Extracted data entries:

-=-=-

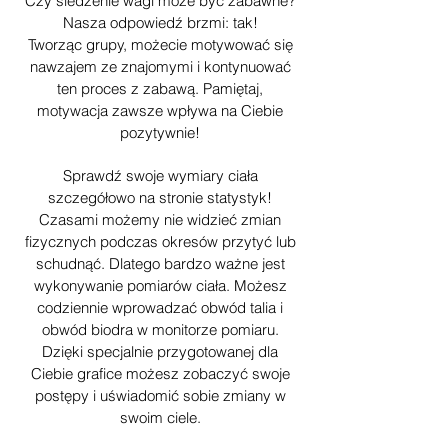
Czy śledzenie wagi może być zabawne?
Nasza odpowiedź brzmi: tak!
Tworząc grupy, możecie motywować się
nawzajem ze znajomymi i kontynuować
ten proces z zabawą. Pamiętaj,
motywacja zawsze wpływa na Ciebie
pozytywnie!
Sprawdź swoje wymiary ciała
szczegółowo na stronie statystyk!
Czasami możemy nie widzieć zmian
fizycznych podczas okresów przytyć lub
schudnąć. Dlatego bardzo ważne jest
wykonywanie pomiarów ciała. Możesz
codziennie wprowadzać obwód talia i
obwód biodra w monitorze pomiaru.
Dzięki specjalnie przygotowanej dla
Ciebie grafice możesz zobaczyć swoje
postępy i uświadomić sobie zmiany w
swoim ciele.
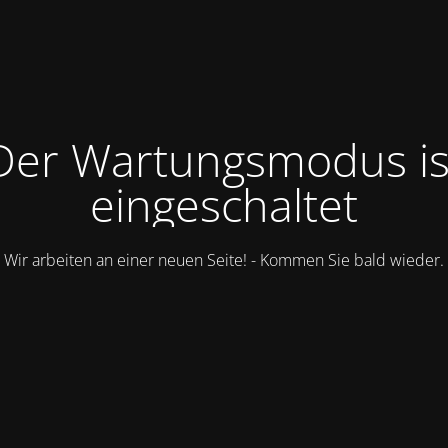
Der Wartungsmodus is
eingeschaltet
Wir arbeiten an einer neuen Seite! - Kommen Sie bald wieder.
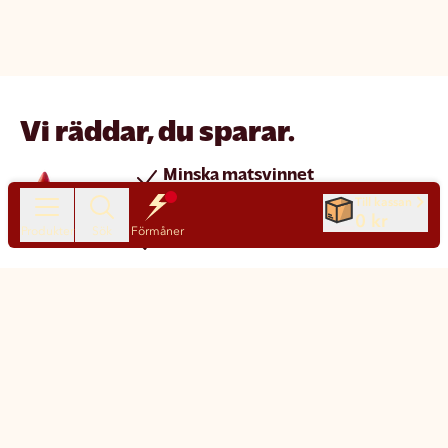
Vi räddar, du sparar.
Minska matsvinnet
Spara pengar
Till kassan
0 kr
Produkter
Sök
Förmåner
Nya produkter varje dag
Chatt
Kundservice
Matsmart made simple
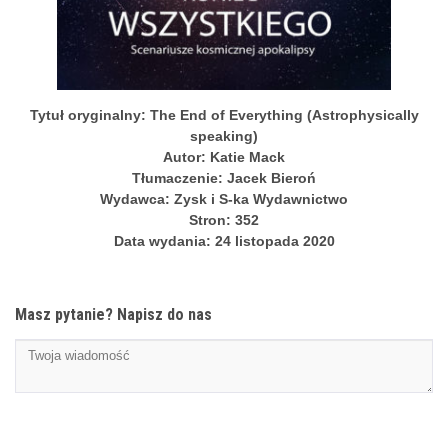
Tytuł oryginalny: The End of Everything (Astrophysically
speaking)
Autor: Katie Mack
Tłumaczenie: Jacek Bieroń
Wydawca: Zysk i S-ka Wydawnictwo
Stron: 352
Data wydania: 24 listopada 2020
Masz pytanie? Napisz do nas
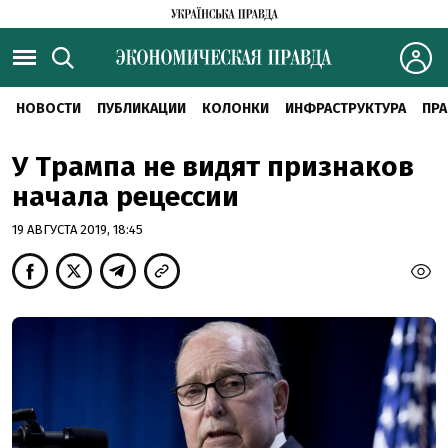
НОВОСТИ
ПУБЛИКАЦИИ
КОЛОНКИ
ИНФРАСТРУКТУРА
ПРА
У Трампа не видят признаков
начала рецессии
19 АВГУСТА 2019, 18:45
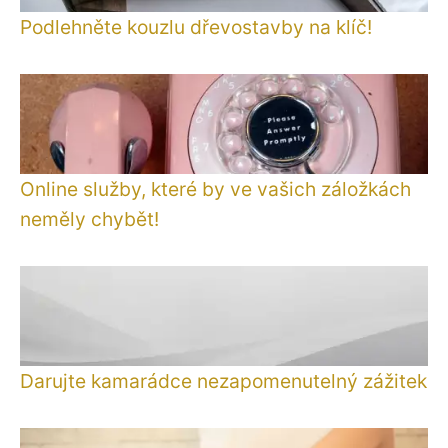
Podlehněte kouzlu dřevostavby na klíč!
Online služby, které by ve vašich záložkách
neměly chybět!
Darujte kamarádce nezapomenutelný zážitek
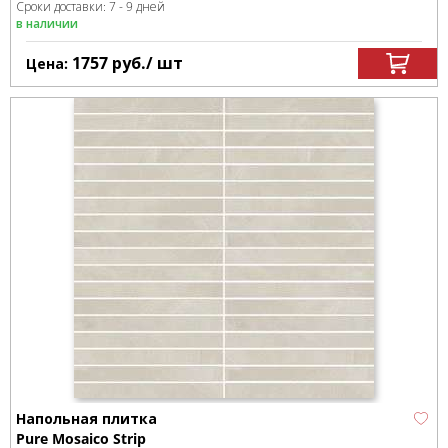
Сроки доставки: 7 - 9 дней
в наличии
1757
руб.
/ шт
Цена:
Напольная плитка
Pure Mosaico Strip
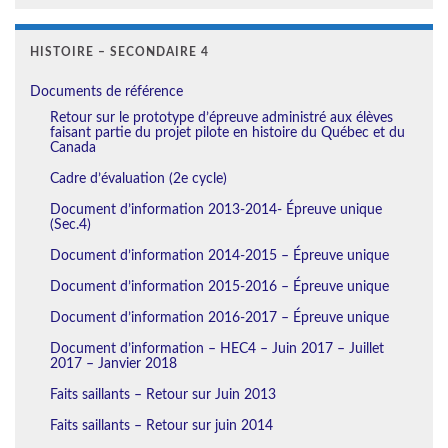
HISTOIRE – SECONDAIRE 4
Documents de référence
Retour sur le prototype d’épreuve administré aux élèves
faisant partie du projet pilote en histoire du Québec et du
Canada
Cadre d’évaluation (2e cycle)
Document d’information 2013-2014- Épreuve unique
(Sec.4)
Document d’information 2014-2015 – Épreuve unique
Document d’information 2015-2016 – Épreuve unique
Document d’information 2016-2017 – Épreuve unique
Document d’information – HEC4 – Juin 2017 – Juillet
2017 – Janvier 2018
Faits saillants – Retour sur Juin 2013
Faits saillants – Retour sur juin 2014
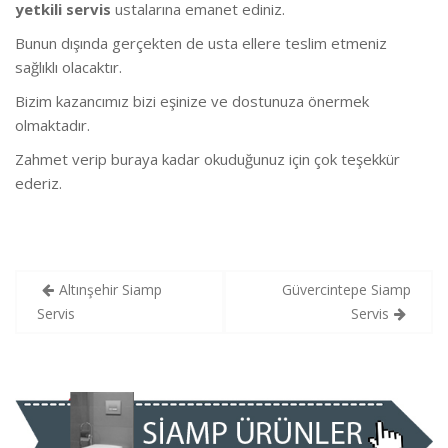
yetkili servis
ustalarına emanet ediniz.
Bunun dışında gerçekten de usta ellere teslim etmeniz
sağlıklı olacaktır.
Bizim kazancımız bizi eşinize ve dostunuza önermek
olmaktadır.
Zahmet verip buraya kadar okuduğunuz için çok teşekkür
ederiz.
Yazı
Altınşehir Siamp
Güvercintepe Siamp
gezinmesi
Servis
Servis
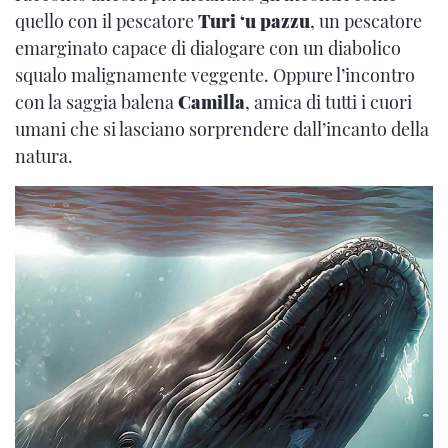
quello con il pescatore
Turi ‘u pazzu
, un pescatore
emarginato capace di dialogare con un diabolico
squalo malignamente veggente. Oppure l’incontro
con la saggia balena
Camilla
, amica di tutti i cuori
umani che si lasciano sorprendere dall’incanto della
natura.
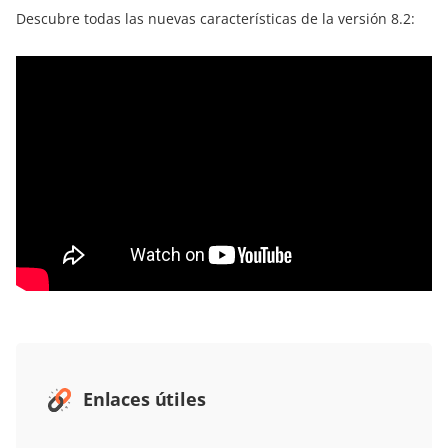
Descubre todas las nuevas características de la versión 8.2:
Enlaces útiles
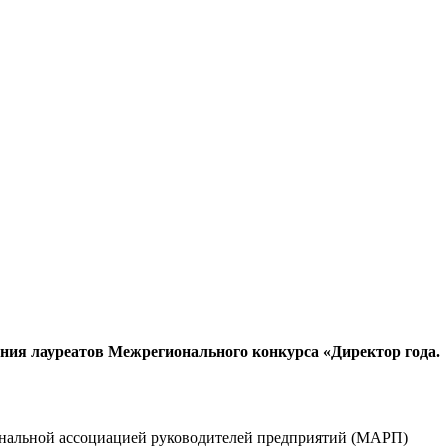
ения лауреатов Межрегионального конкурса «Директор года.
иональной ассоциацией руководителей предприятий (МАРП)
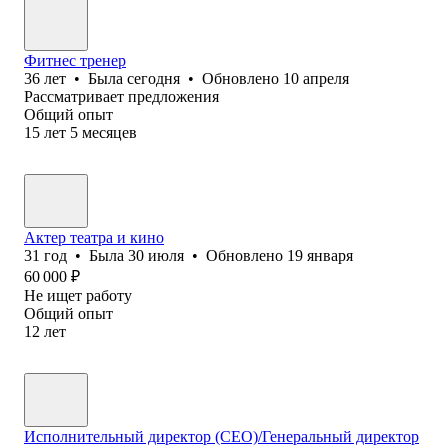
Фитнес тренер
36
лет
•
Была
сегодня
•
Обновлено
10 апреля
Рассматривает предложения
Общий опыт
15
лет
5
месяцев
Актер театра и кино
31
год
•
Была
30 июля
•
Обновлено
19 января
60 000
₽
Не ищет работу
Общий опыт
12
лет
Исполнительный директор (CEO)/Генеральный директор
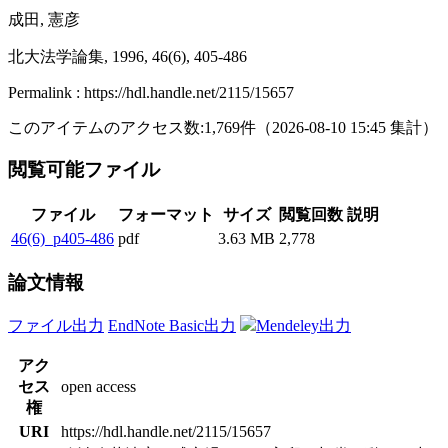
成田, 憲彦
北大法学論集, 1996, 46(6), 405-486
Permalink : https://hdl.handle.net/2115/15657
このアイテムのアクセス数:
1,769
件
（
2026-08-10
15:45 集計
）
閲覧可能ファイル
ファイル
フォーマット
サイズ
閲覧回数
説明
46(6)_p405-486
pdf
3.63 MB
2,778
論文情報
ファイル出力
EndNote Basic出力
Mendeley出力
アク
セス
open access
権
URI
https://hdl.handle.net/2115/15657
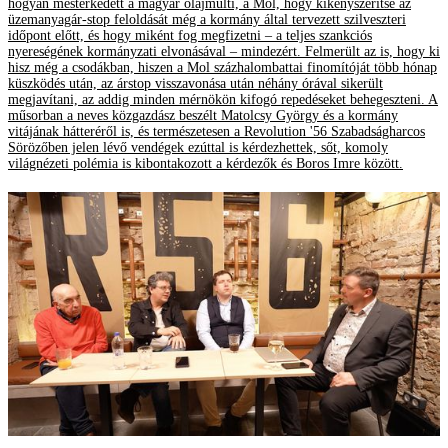
hogyan mesterkedett a magyar olajmulti, a Mol, hogy kikényszerítse az
üzemanyagár-stop feloldását még a kormány által tervezett szilveszteri
időpont előtt, és hogy miként fog megfizetni – a teljes szankciós
nyereségének kormányzati elvonásával – mindezért. Felmerült az is, hogy ki
hisz még a csodákban, hiszen a Mol százhalombattai finomítóját több hónap
küszködés után, az árstop visszavonása után néhány órával sikerült
megjavítani, az addig minden mérnökön kifogó repedéseket behegeszteni. A
műsorban a neves közgazdász beszélt Matolcsy György és a kormány
vitájának hátteréről is, és természetesen a Revolution '56 Szabadságharcos
Sörözőben jelen lévő vendégek ezúttal is kérdezhettek, sőt, komoly
világnézeti polémia is kibontakozott a kérdezők és Boros Imre között.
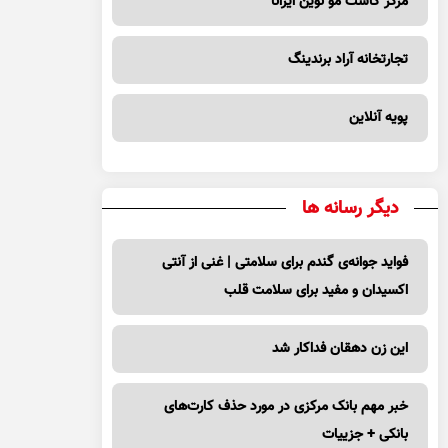
تجارتخانه آراد برندینگ
پویه آنلاین
دیگر رسانه ها
فواید جوانه‌ی گندم برای سلامتی | غنی از آنتی
اکسیدان و مفید برای سلامت قلب
این زن دهقان فداکار شد
خبر مهم بانک مرکزی در مورد حذف کارت‌های
بانکی + جزییات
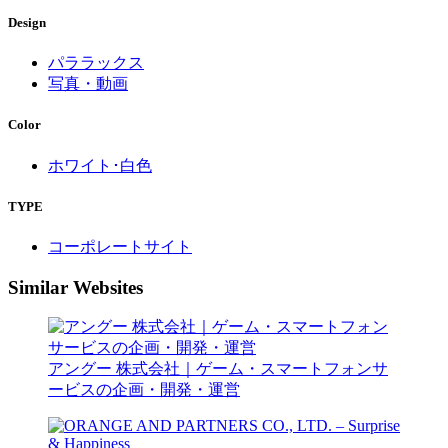
Design
パララックス
写真・動画
Color
ホワイト･白色
TYPE
コーポレートサイト
Similar Websites
アングー 株式会社｜ゲーム・スマートフォンサ
ービスの企画・開発・運営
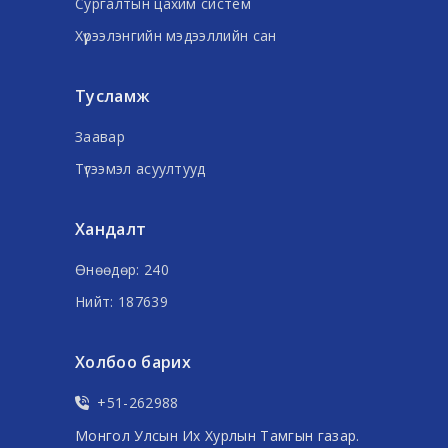
Сургалтын цахим систем
Хүрээлэнгийн мэдээллийн сан
Тусламж
Заавар
Түгээмэл асуултууд
Хандалт
Өнөөдөр: 240
Нийт: 187639
Холбоо барих
+51-262988
Монгол Улсын Их Хурлын Тамгын газар.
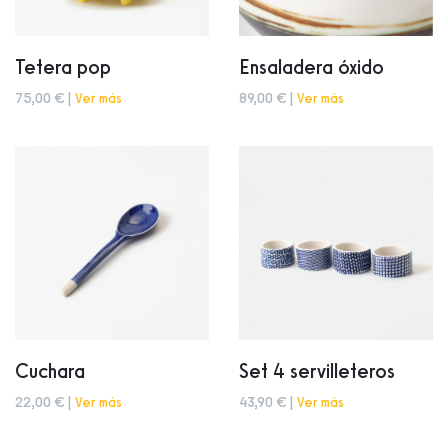
Tetera pop
Ensaladera óxido
75,00 € |
Ver más
89,00 € |
Ver más
Cuchara
Set 4 servilleteros
22,00 € |
Ver más
43,90 € |
Ver más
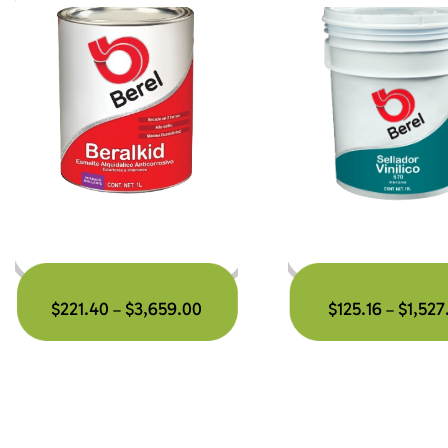
$
221.40
$
3,659.00
$
125.16
$
1,527
–
–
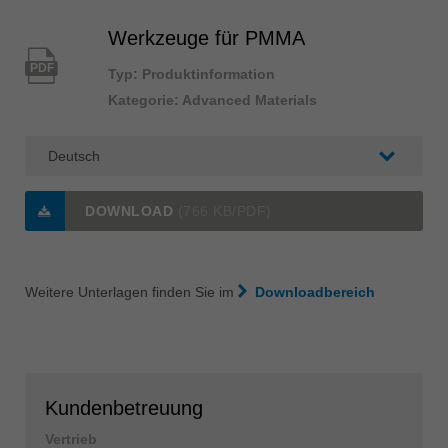
Werkzeuge für PMMA
PDF
Typ: Produktinformation
Kategorie: Advanced Materials
DOWNLOAD
(766 KB/PDF)
Weitere Unterlagen finden Sie im
Downloadbereich
Kundenbetreuung
Vertrieb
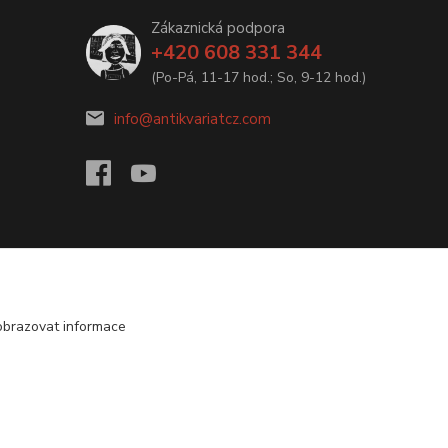
Zákaznická podpora
+420 608 331 344
(Po-Pá, 11-17 hod.; So, 9-12 hod.)
info@antikvariatcz.com
obrazovat informace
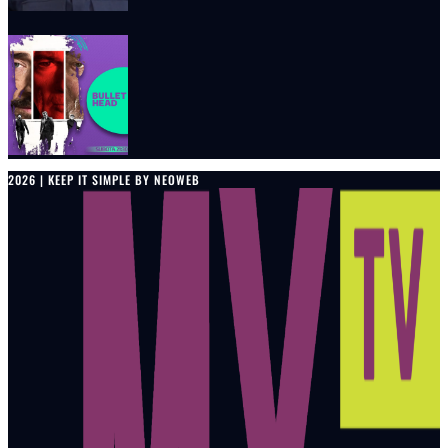
2026 | KEEP IT SIMPLE BY NEOWEB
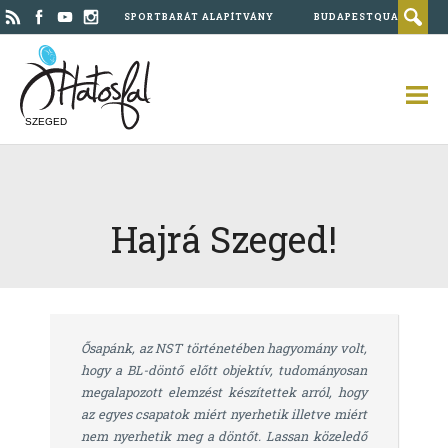
SPORTBARÁT ALAPÍTVÁNY
BUDAPESTQUAD
SZEGED
Hajrá Szeged!
Ősapánk, az NST történetében hagyomány volt,
hogy a BL-döntő előtt objektív, tudományosan
megalapozott elemzést készítettek arról, hogy
az egyes csapatok miért nyerhetik illetve miért
nem nyerhetik meg a döntőt. Lassan közeledő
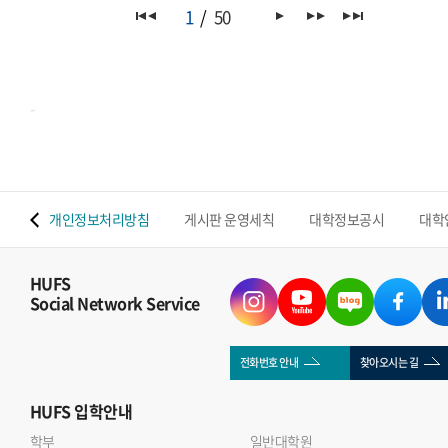
마련되어, 양국 청년들이 디지털 시대 한 스페인 청년 협력과
1
50
인터뷰는 아래 Global HUFS 봄호 E-book을 통해서도
진로의 미래 를 주제로 스페인어로 심도 있는 토론을 진행했다.
확인하실 수 있습니다(p.16-17)https://e-
서울 신라호텔에서 열린 이번 세션에는 국내 대학 스페인어
book.hufs.ac.kr/20260401_131128/
전공 학부 및 대학원생과 한국에서 수학 중인 스페인 국적
-
대학생 등 총 21명이 참여하였다. 참가자들은 ▲양국 청년이
공동으로 추진할 수 있는 협력 프로젝트 ▲물리적 이동 없이
이루어지는 상호 이해와 디지털 교류의 가능성과 한계 ▲AI와
노동시장 변화 속에서 요구되는 새로운 경력 모델을 중심으로
 맵
개인정보처리방침
게시판 운영세칙
대학정보공시
대학
활발한 논의를 펼쳤다. 특히, 우리 대학 학부 및 대학원생들이
다수 선발되어 적극적으로 참여하며 국제 무대에서 존재감을
보였다.참가자들은 유학 및 해외 경험을 바탕으로 AI 시대에
HUFS
Social Network Service
필요한 역량과 기술 변화의 기회와 한계를 균형 있게
공유하였다. 특히 디지털 교류의 장점과 함께 문화 이해의 한계,
직업 구조 변화에 대한 우려가 제기되었으며, 청년 교류 확대를
전화번호 안내
찾아오시는 길
위한 디지털 플랫폼 구축, 장학 지원 확대, 정책적 대응 필요성
HUFS
입학안내
등 구체적인 발전 과제도 도출되었다.좌장을 맡은 송예림
학부
교수는 이번 라운드테이블은 양국 정부 기관이 청년 협력의
일반대학원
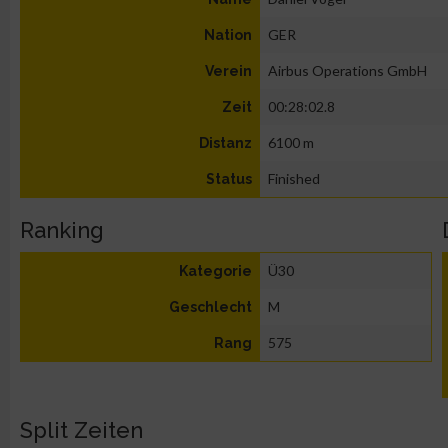
GER
Nation
Airbus Operations GmbH
Verein
00:28:02.8
Zeit
6100 m
Distanz
Finished
Status
Ranking
Ü30
Kategorie
M
Geschlecht
575
Rang
Split Zeiten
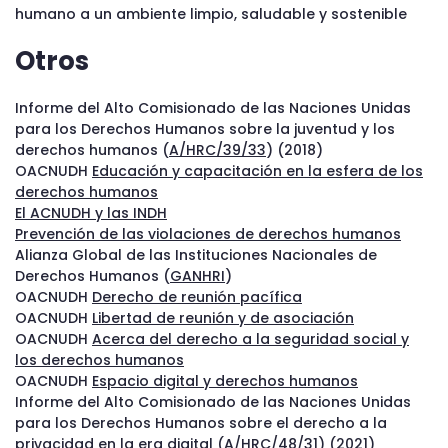
humano a un ambiente limpio, saludable y sostenible
Otros
Informe del Alto Comisionado de las Naciones Unidas
para los Derechos Humanos sobre la juventud y los
derechos humanos (
A/HRC/39/33
) (2018)
OACNUDH
Educación y capacitación en la esfera de los
derechos humanos
El ACNUDH y las INDH
Prevención de las violaciones de derechos humanos
Alianza Global de las Instituciones Nacionales de
Derechos Humanos (
GANHRI
)
OACNUDH
Derecho de reunión pacífica
OACNUDH
Libertad de reunión y de asociación
OACNUDH
Acerca del derecho a la seguridad social y
los derechos humanos
OACNUDH
Espacio digital y derechos humanos
Informe del Alto Comisionado de las Naciones Unidas
para los Derechos Humanos sobre el derecho a la
privacidad en la era digital (
A/HRC/48/31
) (2021)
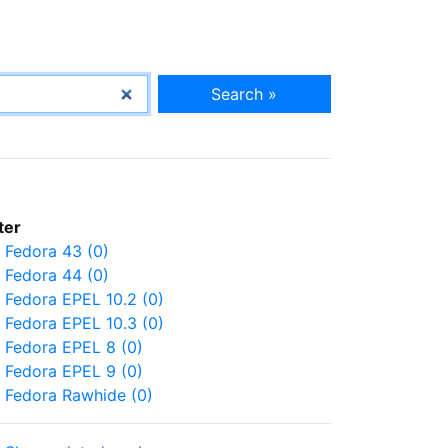
Search »
lter
Fedora 43 (0)
Fedora 44 (0)
Fedora EPEL 10.2 (0)
Fedora EPEL 10.3 (0)
Fedora EPEL 8 (0)
Fedora EPEL 9 (0)
Fedora Rawhide (0)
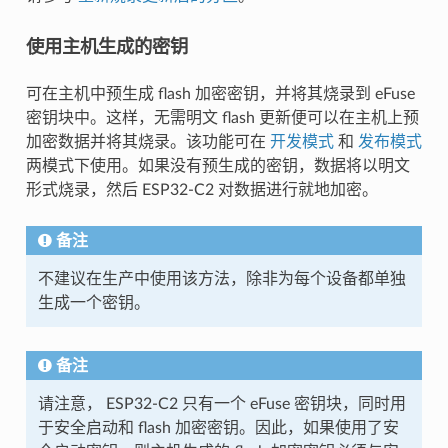
使用主机生成的密钥
可在主机中预生成 flash 加密密钥，并将其烧录到 eFuse
密钥块中。这样，无需明文 flash 更新便可以在主机上预
加密数据并将其烧录。该功能可在
开发模式
和
发布模式
两模式下使用。如果没有预生成的密钥，数据将以明文
形式烧录，然后 ESP32-C2 对数据进行就地加密。
备注
不建议在生产中使用该方法，除非为每个设备都单独
生成一个密钥。
备注
请注意， ESP32-C2 只有一个 eFuse 密钥块，同时用
于安全启动和 flash 加密密钥。因此，如果使用了安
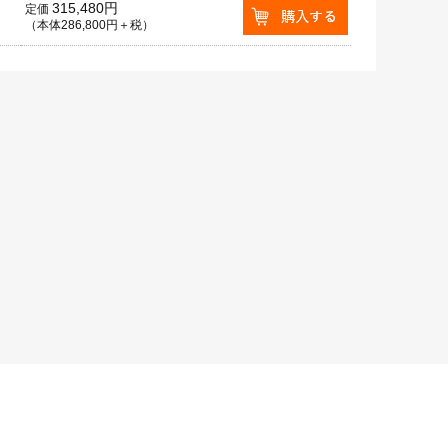
315,480円
定価
（本体286,800円＋税）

-=-=-

__Exercise__: Supply the count of lines in the entries that include "eFuse", and no other text.

__Output below__: 2